In any event, this is a story about women. It is a good story about the hands we are dealt through no fault of our own. It’s well worth the time to read it.

The Summer Cottage by Viola Shipman

In case you haven’t heard, here in Florida we had an unwelcome visitor. His name was Ian. Thankfully where I live, we had plenty of wind and rain but escaped devastating damage like on the west coast of the state.

While waiting for the storm to pass, with nothing to do, I read books. The Summer Cottage is a light, romantic story about a family and their devotion to a summer cottage on Lake Michigan. I have a thing about summers spent in cottages on lakes in the Midwest. Thanks to a wonderful family who took me in, summers spent with them at their lake cottage will always be close to my heart. It’s that experience that drew me to read a book titled The Summer Cottage.

Adie Lou is on a mission to reinvent herself after a painful divorce. Her family cottage needs a make over and she struggles to turn it into a bed and breakfast. Her grandparents had posted a set of rules for having fun by the front door, like wake up every day with a smile and go jump in the lake. When Adie Lou starts her transformation, she often found the rules difficult to follow. Her journey is filled with progress and set backs. And since this is a romance, she finds new friends and new love along the way.

The Summer Cottage was the perfect read to take my mind off the approaching storm. It’s light and fun and full of love. It took me back to my childhood, swimming, riding in boats and eating potato salad on the beach. If you’re missing summer fun, The Summer Cottage will have you longing for summer to come around once again.

Cuyahoga by Pete beatty

Cuyahoga is the most creative book I’ve read in a long time. It is myth, fable and legend about the marriage of two cities on opposite banks of the Cuyahoga River. Being from that area in Ohio, I loved all the tongue in cheek humor about Ohio and Cleveland. And of course, the Cuyahoga River catches on fire even though the story is set in the 1890’s.

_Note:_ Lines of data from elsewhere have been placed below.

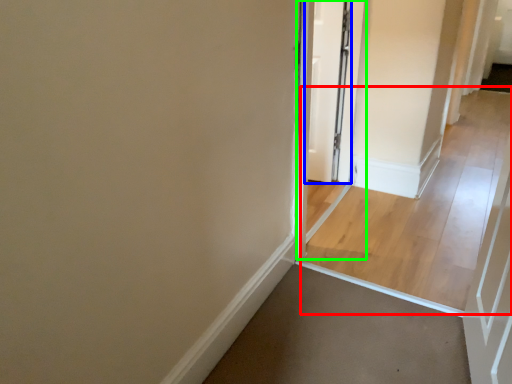 Question: Considering the real-world distances, which object is farthest from path (highlighted by a red box)? door (highlighted by a blue box) or screen door (highlighted by a green box)?

Choices:
 (A) door
 (B) screen door

Answer: (A) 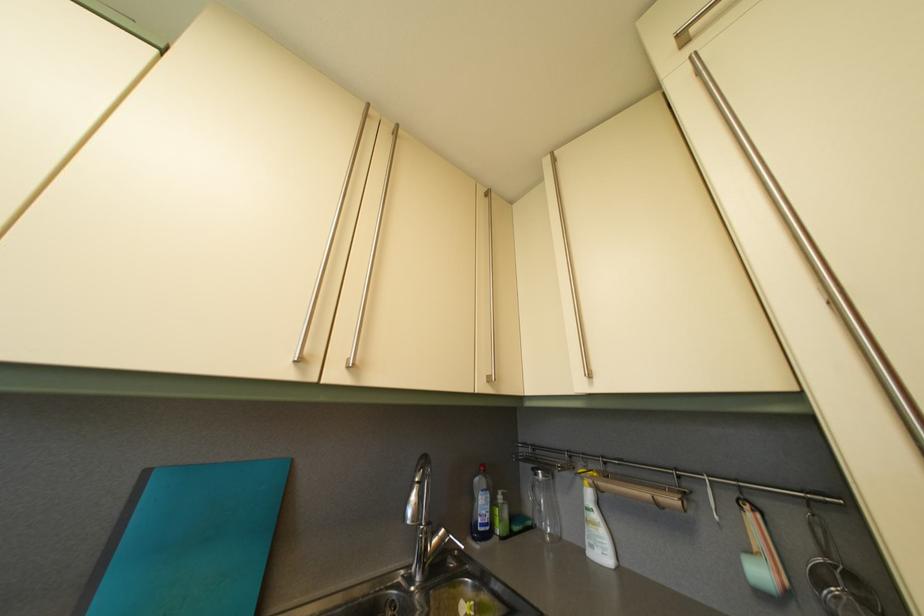 I want to click on spray bottle trigger, so click(587, 474). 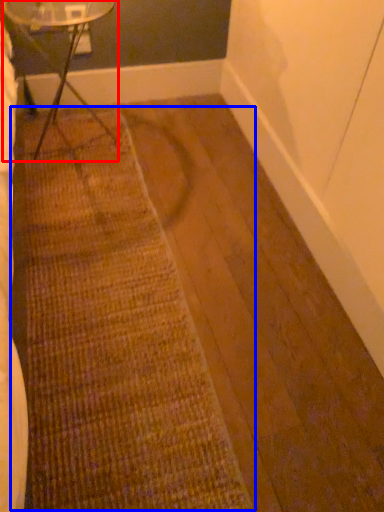 Question: Which of the following is the farthest to the observer, table (highlighted by a red box) or doormat (highlighted by a blue box)?

Choices:
 (A) table
 (B) doormat

Answer: (A) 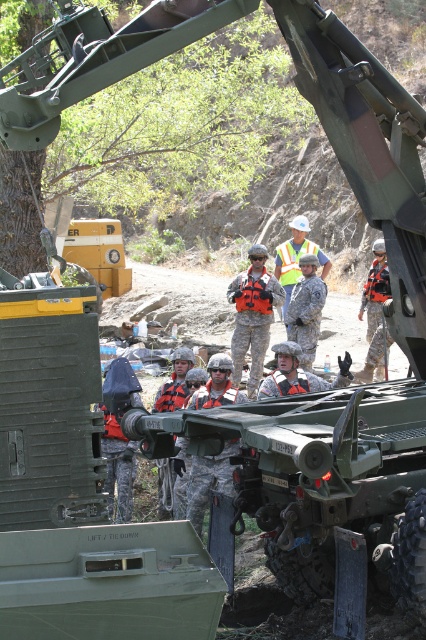 Question: Does orange life vest at center appear on the right side of camouflage uniform at center?

Choices:
 (A) no
 (B) yes

Answer: (A)

Question: Among these points, which one is farthest from the camera?

Choices:
 (A) (284, 294)
 (B) (279, 248)

Answer: (B)

Question: Does orange life vest at center appear on the left side of camouflage uniform at center?

Choices:
 (A) yes
 (B) no

Answer: (A)

Question: Observing the image, what is the correct spatial positioning of orange life vest at center in reference to camouflage uniform at center?

Choices:
 (A) left
 (B) right

Answer: (A)

Question: Among these points, which one is farthest from the camera?

Choices:
 (A) (302, 228)
 (B) (245, 275)

Answer: (A) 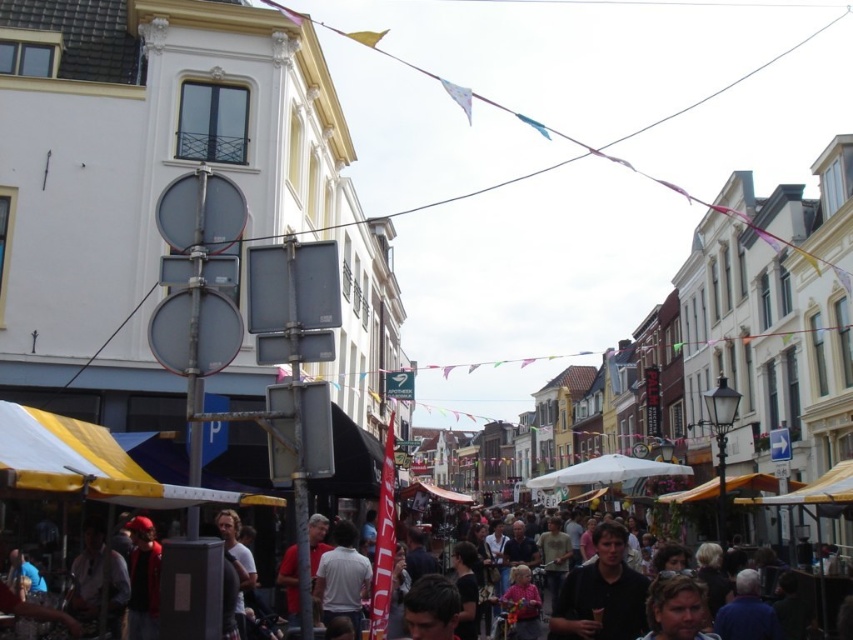 You are standing at the entrance of the street and see a person wearing a dark brown shirt at center. Where exactly is this person positioned relative to your current location?

The dark brown shirt at center is located at point (601,593), which means the person is positioned approximately 93 percent to the right and 71 percent down from your current viewpoint. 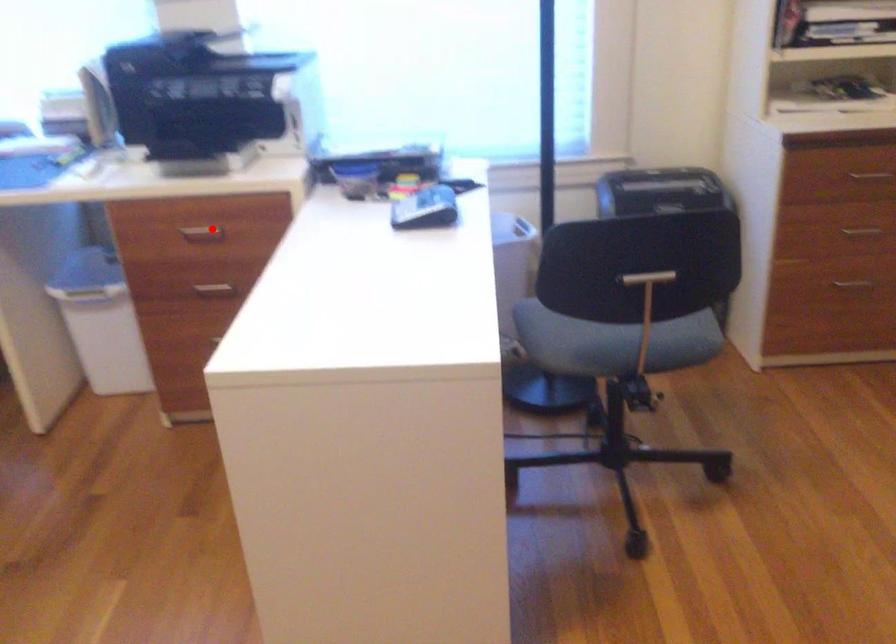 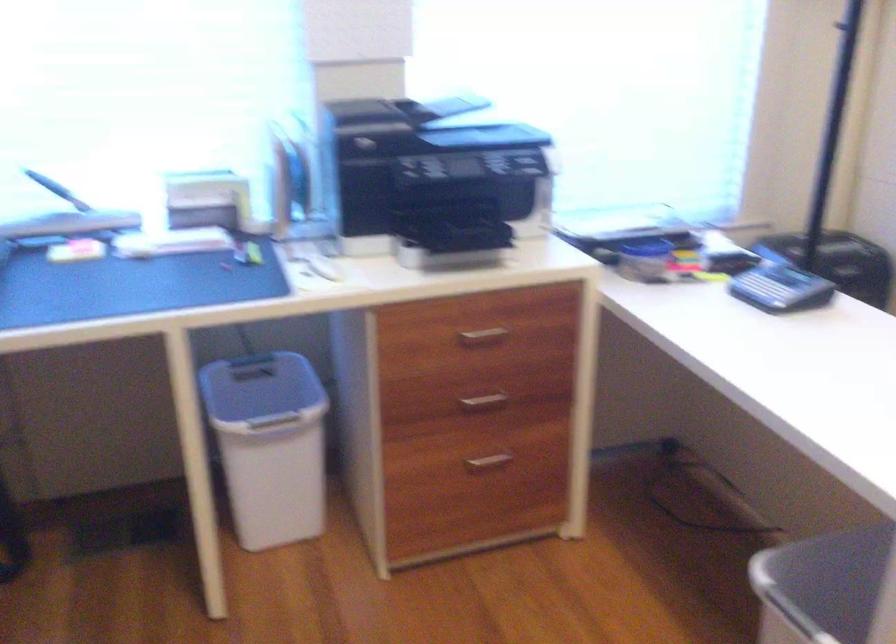 Question: I am providing you with two images of the same scene from different viewpoints. A red point is shown in image1. For the corresponding object point in image2, is it positioned nearer or farther from the camera?

Choices:
 (A) Nearer
 (B) Farther

Answer: (A) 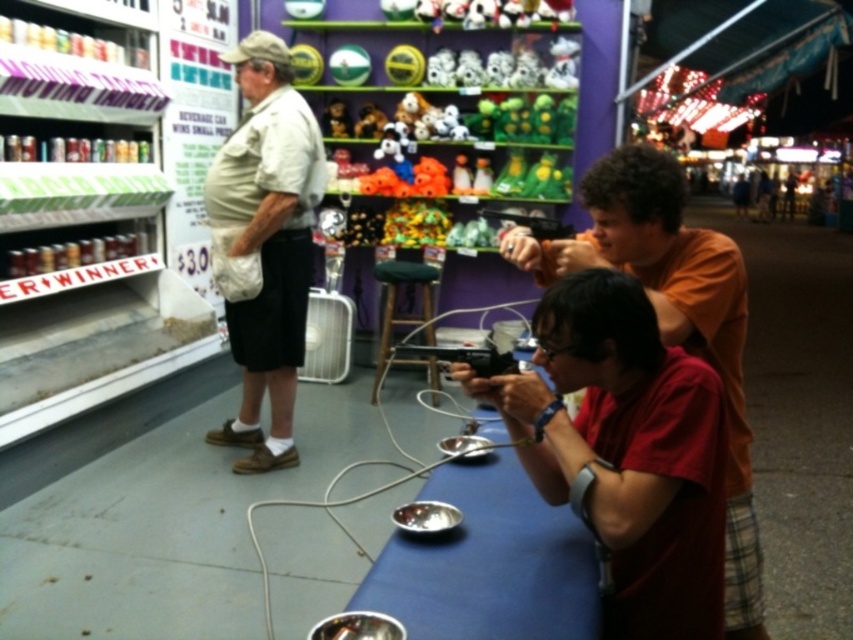 Does khaki cotton shirt at left have a lesser width compared to matte black gun at center?

In fact, khaki cotton shirt at left might be wider than matte black gun at center.

Between khaki cotton shirt at left and matte black gun at center, which one is positioned lower?

khaki cotton shirt at left is lower down.

Locate an element on the screen. khaki cotton shirt at left is located at coordinates (265, 243).

Who is taller, khaki cotton shirt at left or black plastic gun at center?

khaki cotton shirt at left is taller.

Identify the location of khaki cotton shirt at left. (265, 243).

This screenshot has width=853, height=640. I want to click on khaki cotton shirt at left, so click(x=265, y=243).

Can you confirm if orange cotton shirt at center is positioned below black plastic gun at center?

Indeed, orange cotton shirt at center is positioned under black plastic gun at center.

Does orange cotton shirt at center have a larger size compared to black plastic gun at center?

Correct, orange cotton shirt at center is larger in size than black plastic gun at center.

Is point (631, 205) closer to viewer compared to point (511, 372)?

No, (631, 205) is behind (511, 372).

This screenshot has height=640, width=853. Identify the location of orange cotton shirt at center. point(672,317). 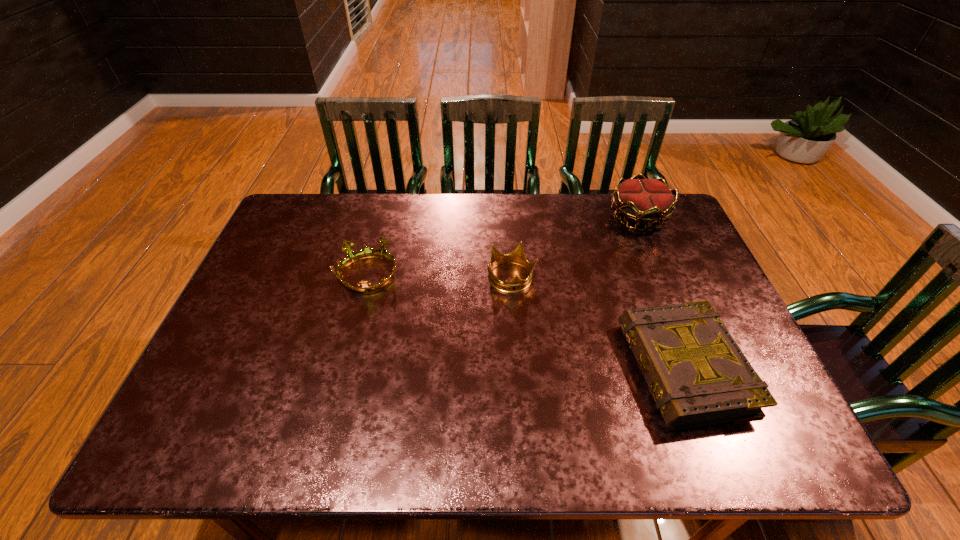 Find the location of `the farthest object`. the farthest object is located at coordinates (645, 201).

Where is `the tallest object`? Image resolution: width=960 pixels, height=540 pixels. the tallest object is located at coordinates (645, 201).

The height and width of the screenshot is (540, 960). I want to click on the second crown from right to left, so click(516, 284).

The image size is (960, 540). In order to click on the leftmost crown in this screenshot , I will do `click(352, 256)`.

Where is `hardback book`? The width and height of the screenshot is (960, 540). hardback book is located at coordinates (697, 374).

Image resolution: width=960 pixels, height=540 pixels. Identify the location of free location located 0.240m on the left of the tallest crown. [x=537, y=217].

Identify the location of vacant space located 0.170m on the left of the third object from right to left. (428, 278).

At what (x,y) coordinates should I click in order to perform the action: click on free region located 0.150m on the right of the leftmost object. Please return your answer as a coordinate pair (x, y). This screenshot has height=540, width=960. Looking at the image, I should click on (452, 275).

Locate an element on the screen. The image size is (960, 540). vacant space positioned 0.150m on the left of the nearest object is located at coordinates [564, 368].

Locate an element on the screen. object at the far edge is located at coordinates (645, 201). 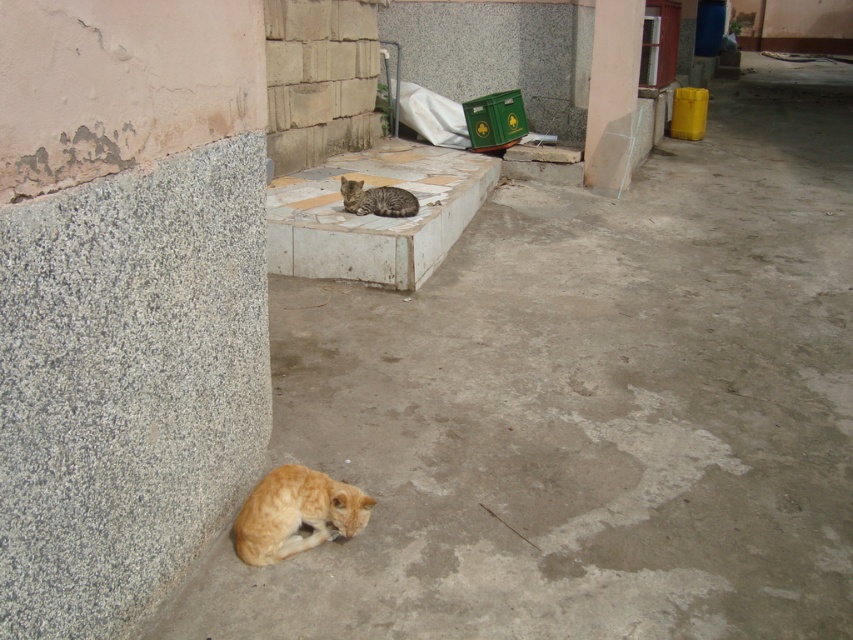 Consider the image. Who is more distant from viewer, (351, 525) or (368, 192)?

Positioned behind is point (368, 192).

Can you confirm if orange fur cat at lower left is wider than striped fur cat at center?

Incorrect, orange fur cat at lower left's width does not surpass striped fur cat at center's.

The width and height of the screenshot is (853, 640). What are the coordinates of `orange fur cat at lower left` in the screenshot? It's located at (296, 513).

Identify the location of orange fur cat at lower left. (296, 513).

Looking at this image, which of these two, gray stone cat at center or orange fur cat at lower left, stands shorter?

Standing shorter between the two is orange fur cat at lower left.

What do you see at coordinates (375, 216) in the screenshot? Image resolution: width=853 pixels, height=640 pixels. I see `gray stone cat at center` at bounding box center [375, 216].

Image resolution: width=853 pixels, height=640 pixels. I want to click on gray stone cat at center, so click(x=375, y=216).

Does gray stone cat at center appear on the left side of gray granite pillar at upper center?

Yes, gray stone cat at center is to the left of gray granite pillar at upper center.

Does gray stone cat at center come behind gray granite pillar at upper center?

That is False.

Locate an element on the screen. This screenshot has height=640, width=853. gray stone cat at center is located at coordinates (375, 216). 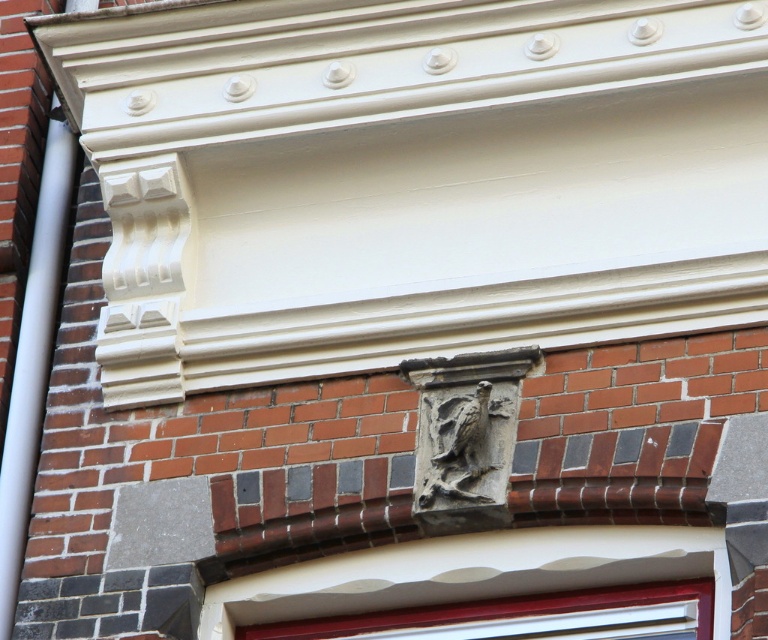 Does white painted wood at lower center have a greater height compared to gray stone eagle at center?

No, white painted wood at lower center is not taller than gray stone eagle at center.

Which is in front, point (303, 625) or point (439, 433)?

Positioned in front is point (439, 433).

Where is `white painted wood at lower center`? Image resolution: width=768 pixels, height=640 pixels. white painted wood at lower center is located at coordinates (505, 614). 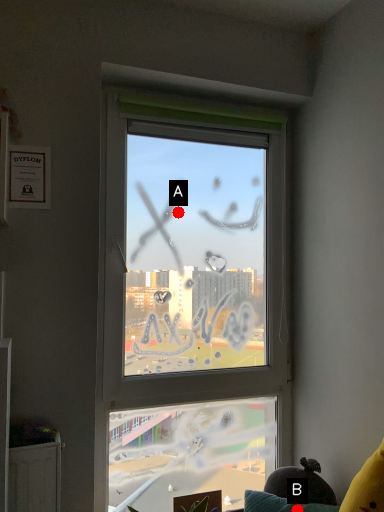 Question: Two points are circled on the image, labeled by A and B beside each circle. Which point is closer to the camera taking this photo?

Choices:
 (A) A is closer
 (B) B is closer

Answer: (B) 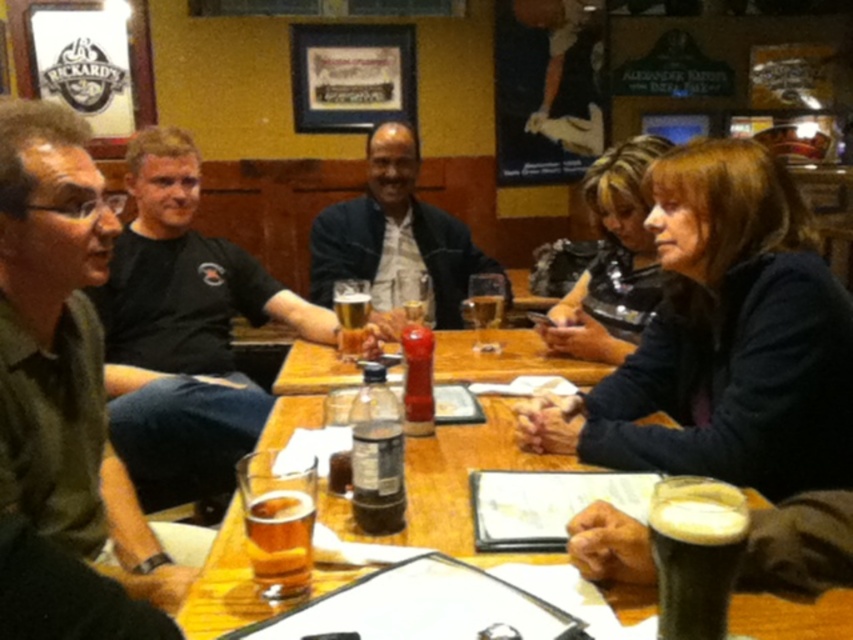 Where is `dark brown hair at center`? The image size is (853, 640). dark brown hair at center is located at coordinates (724, 339).

Is dark brown hair at center positioned at the back of translucent plastic bottle at center?

Yes, dark brown hair at center is further from the viewer.

What do you see at coordinates (724, 339) in the screenshot? This screenshot has height=640, width=853. I see `dark brown hair at center` at bounding box center [724, 339].

Locate an element on the screen. dark brown hair at center is located at coordinates 724,339.

Which of these two, dark brown hair at center or amber glass beer at center, stands taller?

dark brown hair at center

Who is shorter, dark brown hair at center or amber glass beer at center?

Standing shorter between the two is amber glass beer at center.

Is point (831, 481) farther from viewer compared to point (300, 518)?

Yes, it is.

Find the location of a particular element. dark brown hair at center is located at coordinates (724, 339).

Can you confirm if denim jacket at center is positioned below translucent plastic bottle at center?

No, denim jacket at center is not below translucent plastic bottle at center.

Does denim jacket at center have a larger size compared to translucent plastic bottle at center?

Yes.

You are a GUI agent. You are given a task and a screenshot of the screen. Output one action in this format:
    pyautogui.click(x=<x>, y=<y>)
    Task: Click on the denim jacket at center
    
    Given the screenshot: What is the action you would take?
    pyautogui.click(x=395, y=234)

The characters are rich and vibrant, their actions unpredictable. But be aware the writing style is unusual to say the least and will take some getting used to. If you are from Cleveland or Ohio you will be sure to enjoy this crazy tale set in a familiar place.

Time for a List!

It’s December so I’m starting to see all kinds of lists for best of this or worst of that. I’m going to add my two cents for all the books I’ve read this year. Goodreads tracks them for me and they say I’m ahead of schedule for 2021. That means I read a lot!

I became addicted to World War II stories surrounding the Holocaust. Those aren’t for everyone but I learned so much about things that happened in different parts of the world that I never learned in school. I found these stories fascinating.

When We Meet Again by Kristen Harmel – German POW’s were sent to Florida to work the sugar cane fields. Wrapped up with a love story and I couldn’t put it down.

The Alice Network by Kate Quinn – The power of women when the world said they were worthless is uplifting.

The Paris Library by Janet Skeslien Charles – A young woman in Paris defends her love of her dream job in the American library in Paris during German occupation.

I love to read books on a variety of topics so these are some others that need to be on your to read list.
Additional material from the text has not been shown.